YOUR INSTRUCTIONS:
Starting at the line that contains "Nous contacter", repeat each line exactly through the last line of the listing, and repeat nothing else.

THE DATA:
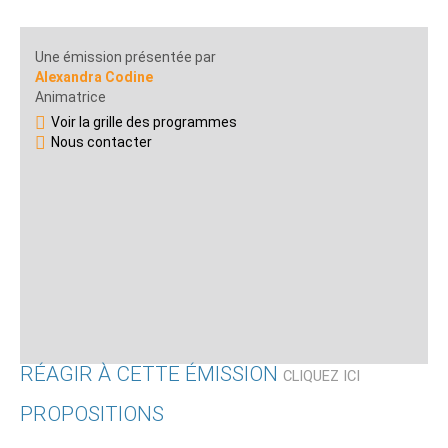
Une émission présentée par
Alexandra Codine
Animatrice
Voir la grille des programmes
Nous contacter
RÉAGIR À CETTE ÉMISSION
CLIQUEZ ICI
PROPOSITIONS
Qui êtes-vous ?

RESPONSE FOR THIS EXERCISE:
Nous contacter
RÉAGIR À CETTE ÉMISSION
CLIQUEZ ICI
PROPOSITIONS
Qui êtes-vous ?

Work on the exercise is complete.